Sitting beside me during one of the panels was a pretty, bright-eyed 20-year-old, Shehzeen, who had recently started working for Edhi to help support her family after her father fell ill. "I really like the atmosphere at the festival," she told me. "I want to educate myself more after meeting everyone here. I want to build a life before I get married." Her friend, Pramilla, also working for Edhi, felt much the same way. "My parents are very supportive, but my uncle is Tableeghi [a conservative Islamic party], he does not let the issue go. A girl must get married off. I want to study and not marry."

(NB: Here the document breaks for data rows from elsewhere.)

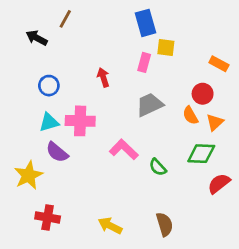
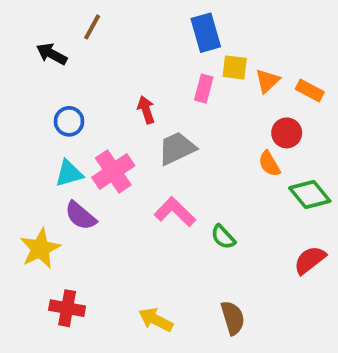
gray trapezoid: (150, 105) -> (177, 148), moved
pink cross: (80, 121) -> (113, 171), turned -36
orange triangle: (215, 122) -> (267, 81), moved
green diamond: (201, 154) -> (310, 195), moved, turned 48

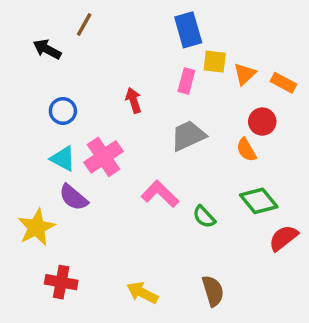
gray trapezoid: (177, 148) -> (188, 136), moved
cyan triangle: (69, 173) -> (63, 159), turned 44
green diamond: (310, 195) -> (259, 201), moved

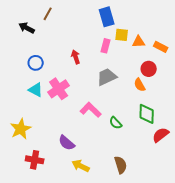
orange triangle: (245, 74) -> (139, 42), turned 40
purple semicircle: (74, 197) -> (67, 143), moved
green diamond: (259, 201) -> (147, 114), turned 40

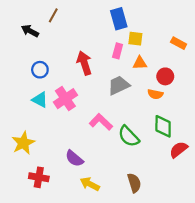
orange triangle: (139, 42) -> (140, 63), moved
orange rectangle: (161, 47) -> (179, 43), moved
red arrow: (76, 57) -> (84, 63), size x1.5
orange semicircle: (140, 85) -> (155, 94), turned -48
green semicircle: (116, 123) -> (129, 136), size x1.5

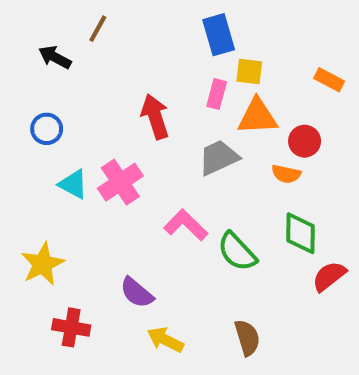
orange triangle: (140, 63) -> (257, 117), size x1.5
blue circle: (40, 70) -> (47, 129), moved

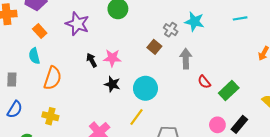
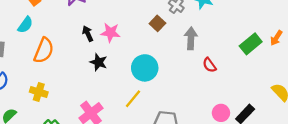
cyan semicircle: (34, 56) -> (25, 25), turned -133
black star: (112, 84) -> (99, 62), moved
green rectangle: (229, 91) -> (251, 44), moved

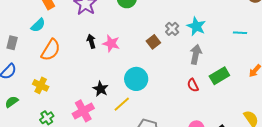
gray arrow: (191, 38) -> (196, 54), moved
green rectangle: (251, 44) -> (219, 76), moved
black star: (99, 62) -> (101, 89), moved

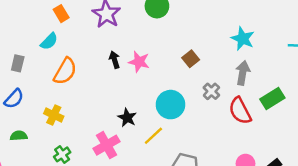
gray cross: (172, 29) -> (211, 91), moved
red semicircle: (193, 85) -> (240, 111), size x1.6
green semicircle: (12, 102) -> (19, 136), turned 32

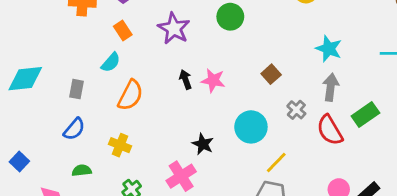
yellow line: (153, 136) -> (276, 163), moved

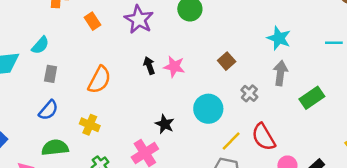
cyan semicircle: (111, 62) -> (40, 45), moved
red semicircle: (330, 130) -> (263, 137), moved
green semicircle: (82, 170) -> (55, 148), size x1.5

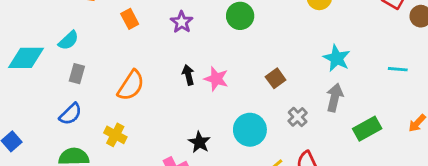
purple star: (139, 19) -> (182, 22), size x0.7

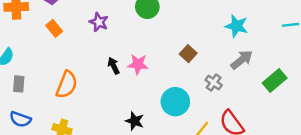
gray arrow: (335, 98) -> (242, 60), turned 50
blue semicircle: (71, 114) -> (20, 119), turned 75

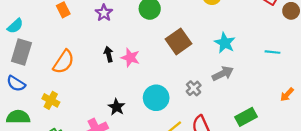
brown square: (188, 54) -> (178, 41), moved, size x1.6
green rectangle: (275, 81) -> (246, 117), moved
gray rectangle: (19, 84) -> (21, 52), size x1.6

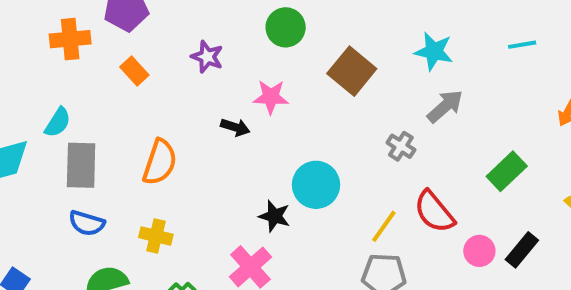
black arrow: (109, 54) -> (235, 127), turned 136
pink star: (130, 58) -> (271, 97), moved
cyan circle: (156, 98) -> (316, 185), moved

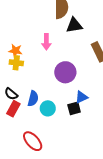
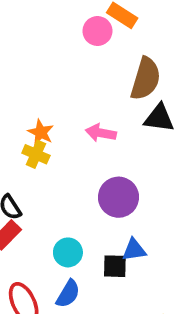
pink arrow: (46, 42) -> (101, 133), turned 84
blue semicircle: (33, 99) -> (68, 294), moved

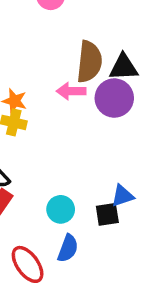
brown semicircle: (146, 79) -> (89, 62), moved
purple circle: (118, 197) -> (114, 98), moved

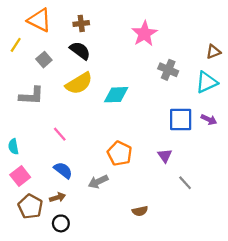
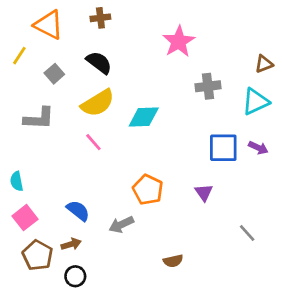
brown cross: (81, 23) -> (100, 18), moved
gray cross: (168, 70) -> (208, 86), turned -30
pink line: (60, 134) -> (93, 142), moved
gray line: (185, 183) -> (247, 233), moved

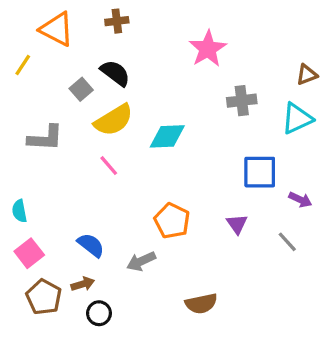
gray square: (54, 74) -> (81, 89), moved
purple arrow: (258, 148) -> (300, 200), moved
gray line: (247, 233) -> (287, 242), moved
brown semicircle: (173, 261) -> (201, 304), size x1.4
black circle: (75, 276) -> (99, 313), moved

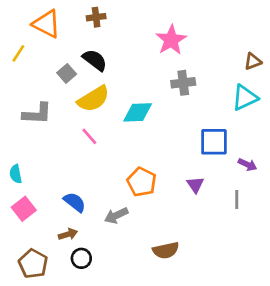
gray cross: (242, 101) -> (183, 83), moved
gray line: (287, 242) -> (237, 199), turned 42
brown pentagon: (44, 297) -> (33, 264), moved

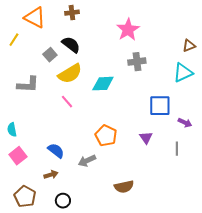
black circle: (81, 258) -> (63, 201), moved

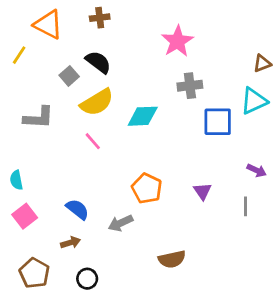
blue square: (160, 106) -> (218, 122), moved

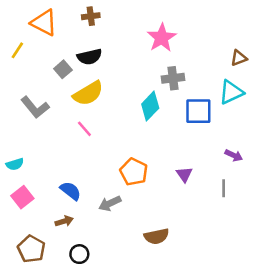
black semicircle: (98, 62) -> (89, 57), turned 130
cyan diamond: (143, 116) -> (150, 106), moved, turned -44
gray L-shape: (39, 118) -> (35, 107), turned 48
cyan semicircle: (16, 180) -> (15, 164), turned -96

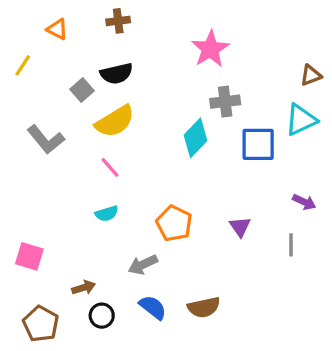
orange triangle: (44, 23) -> (57, 29), size x0.6
cyan semicircle: (15, 164) -> (107, 214), moved
blue semicircle: (71, 191) -> (153, 307), moved
pink square: (22, 197) -> (29, 256), turned -35
black circle: (79, 254) -> (102, 316), moved

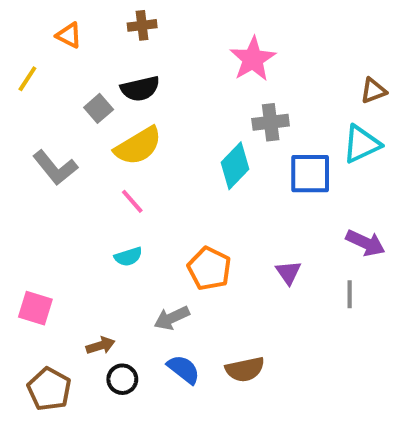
purple arrow: (304, 202) -> (365, 243), size x1.4

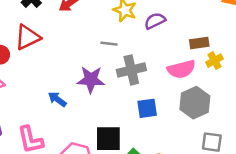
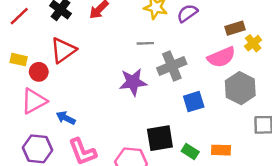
blue arrow: (57, 99) -> (66, 118), moved

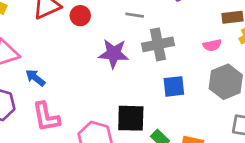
pink semicircle: (221, 57) -> (212, 45), size x0.6
red circle: (39, 72) -> (80, 16), moved

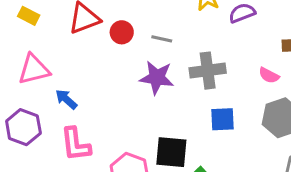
gray line: (135, 15) -> (162, 39), moved
pink semicircle: (212, 45) -> (269, 75), turned 36

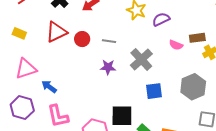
gray cross: (208, 71) -> (141, 60), turned -30
pink semicircle: (269, 75) -> (176, 45), moved
purple star: (157, 78) -> (108, 67), size x0.7

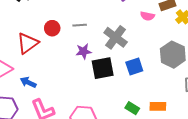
red triangle: (56, 32) -> (28, 43), moved
black square: (122, 116) -> (103, 68), moved

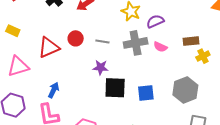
pink semicircle: (147, 16) -> (160, 47), moved
gray cross: (116, 37) -> (136, 43), moved, turned 30
blue arrow: (28, 82) -> (54, 90), moved, turned 77

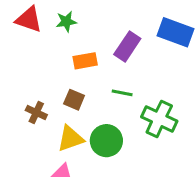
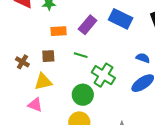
brown square: (74, 100) -> (48, 56), turned -32
green circle: (106, 141) -> (83, 95), moved

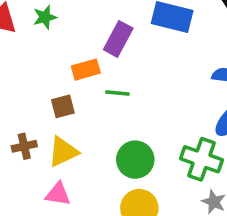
orange rectangle: (59, 31) -> (86, 70), moved
brown cross: (22, 62) -> (24, 146), moved, turned -32
green cross: (103, 75) -> (202, 159), moved

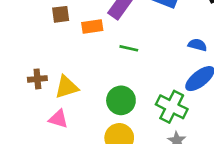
green line: (117, 93) -> (129, 48), moved
brown square: (63, 106) -> (61, 14), moved

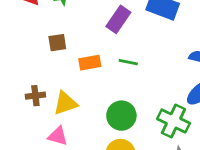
brown square: (61, 14) -> (57, 43), moved
orange rectangle: (92, 27) -> (90, 63), moved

The day after the festival, protests wracked the city. The main artery to the airport, Sharah-e-Faisal, had been shut by security forces. I wondered if those who had come in from elsewhere had made their flights the night before, or whether their stays would be involuntarily extended. The street outside my apartment was quiet. Offices were shut, the usual buzz of midday traffic was just a distant murmur. There was nowhere to be. Nice and quiet, I thought, the perfect chance to sit down with one of the new books I'd picked up at the festival.
Asif Aslam Farrukhi said it best during his opening ceremony speech. "This city has been described as a nexus of international terrorism, and how we all wish that it becomes known for the festivity associated with literature more than anything else."
Nadia Rasul contributed to this post.